So, here’s the deal. Reading through this coverage, one is tempted to substitute environmental or climate change references for all of the securities references. Try it:

“Mary Schapiro, America’s new top cop for the securities industry [substitute Lisa Jackson, America’s new top cop for protecting the environment. Get it?] said the current mass culling of journalists’ jobs is a concern because it could reduce the number of leads that regulators as they seek to crack down on nefarious behavior.

“It’s an absolute worry for me because I think financial [environmental] journalists have in many cases been the sources of some really important enforcement cases and really important discovery of practices and products that regulators should be profoundly concerned about,” the chairman of the Securities and Exchange Commission [EPA Administrator]” said in Washington on Tuesday.

“But for journalists having been dogged and determined and really pursuing some of those things, they might not be known to the regulators or they might not be known for a long time,” she said.

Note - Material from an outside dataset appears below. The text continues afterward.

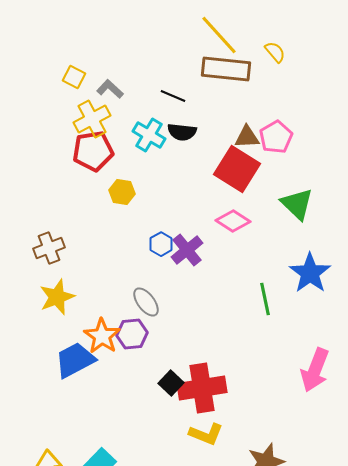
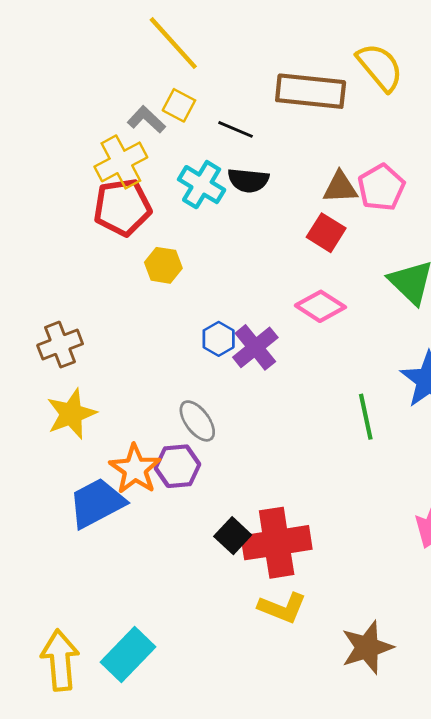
yellow line: (219, 35) -> (173, 43), moved
yellow semicircle: (275, 52) -> (380, 67), size x1.6
yellow square: (74, 77) -> (179, 105), moved
red square: (237, 169) -> (326, 233), size x0.6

“… Investigative journalism actually would be a pretty interesting skill set for us to have. We’ve talked about financial [environmental] analysis, we’ve talked about forensic accounting [climate science communications] being skill sets that we really need – understanding of complex trading, strategies, and systems …. ”

Change a few words, and it could just as well have been a top environmental manager. It wasn’t in this case, but it could have been. And likely will be not too far down the road ….”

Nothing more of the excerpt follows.